(Beginning of Information given)

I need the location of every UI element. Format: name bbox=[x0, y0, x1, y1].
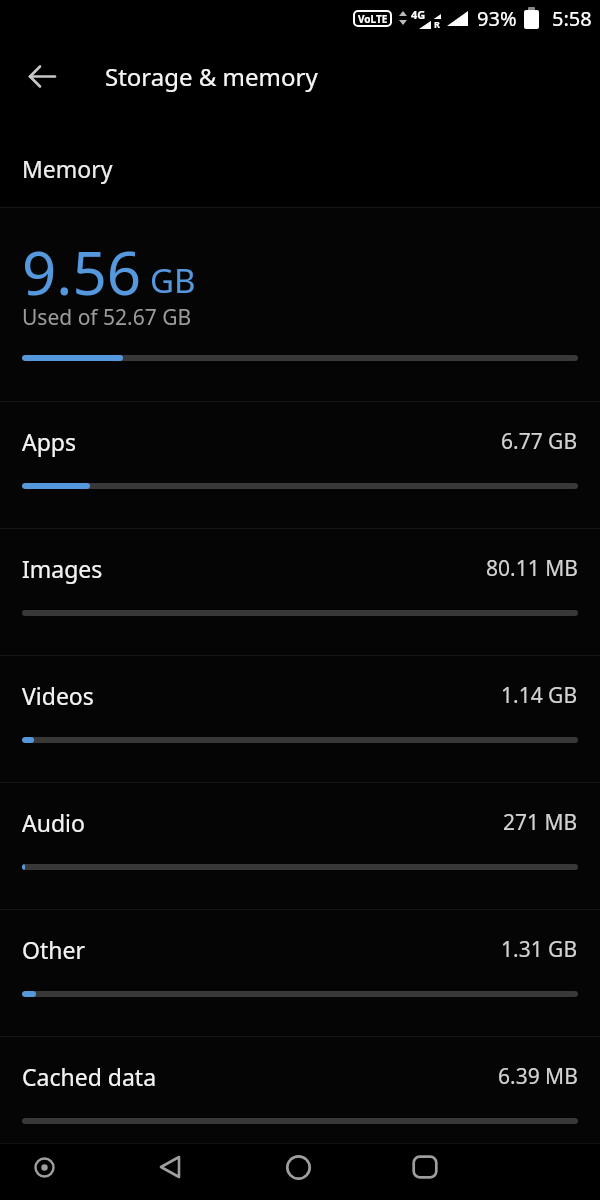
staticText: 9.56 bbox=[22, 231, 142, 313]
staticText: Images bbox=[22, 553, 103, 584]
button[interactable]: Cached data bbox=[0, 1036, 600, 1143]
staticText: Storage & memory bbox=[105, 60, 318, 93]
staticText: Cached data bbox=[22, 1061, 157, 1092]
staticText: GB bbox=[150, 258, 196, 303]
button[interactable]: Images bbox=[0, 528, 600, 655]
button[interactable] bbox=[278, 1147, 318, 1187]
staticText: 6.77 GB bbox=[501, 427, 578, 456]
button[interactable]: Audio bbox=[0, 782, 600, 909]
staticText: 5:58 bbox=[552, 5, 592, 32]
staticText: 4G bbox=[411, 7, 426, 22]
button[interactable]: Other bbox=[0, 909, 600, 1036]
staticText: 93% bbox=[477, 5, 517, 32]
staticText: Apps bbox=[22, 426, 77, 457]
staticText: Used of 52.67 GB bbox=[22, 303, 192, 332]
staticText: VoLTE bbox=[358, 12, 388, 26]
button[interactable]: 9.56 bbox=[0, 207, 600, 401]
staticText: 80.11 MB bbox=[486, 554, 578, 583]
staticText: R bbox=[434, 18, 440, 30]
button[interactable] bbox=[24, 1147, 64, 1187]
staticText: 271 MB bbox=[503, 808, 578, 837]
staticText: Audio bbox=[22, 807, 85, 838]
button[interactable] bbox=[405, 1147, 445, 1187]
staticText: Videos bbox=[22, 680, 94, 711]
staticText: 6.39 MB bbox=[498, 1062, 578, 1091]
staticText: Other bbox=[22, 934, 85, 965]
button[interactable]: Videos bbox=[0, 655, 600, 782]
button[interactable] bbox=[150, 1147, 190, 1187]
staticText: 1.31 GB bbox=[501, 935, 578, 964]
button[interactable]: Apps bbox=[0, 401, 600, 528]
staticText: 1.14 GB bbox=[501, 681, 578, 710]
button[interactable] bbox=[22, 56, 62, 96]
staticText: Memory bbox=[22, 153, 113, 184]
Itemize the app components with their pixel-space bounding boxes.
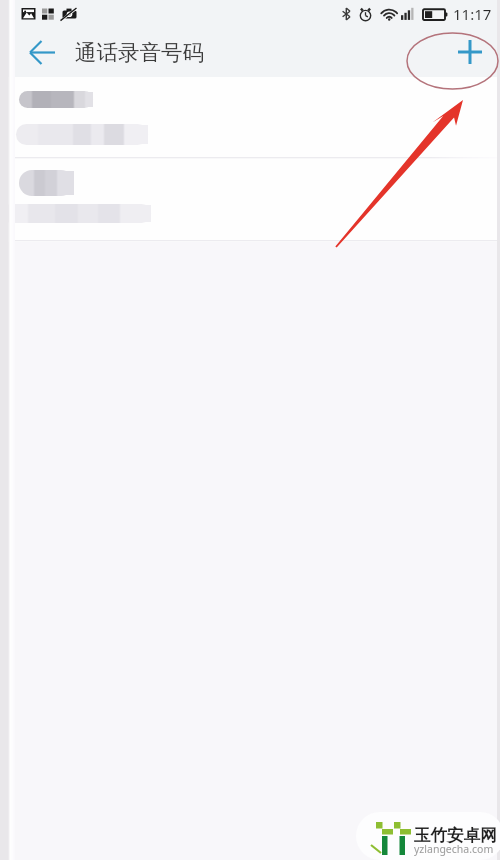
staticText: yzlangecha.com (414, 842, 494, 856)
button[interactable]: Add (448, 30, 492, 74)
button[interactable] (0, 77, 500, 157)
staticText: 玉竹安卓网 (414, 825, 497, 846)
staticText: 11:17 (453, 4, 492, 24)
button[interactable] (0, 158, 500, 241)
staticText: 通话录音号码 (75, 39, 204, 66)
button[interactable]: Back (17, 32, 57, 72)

(End of Information given)

**Work item**. Anywhere the listing shows the word "data", copy the full line.

**Expected answer**.
button[interactable]: Cached data bbox=[0, 1036, 600, 1143]
staticText: Cached data bbox=[22, 1061, 157, 1092]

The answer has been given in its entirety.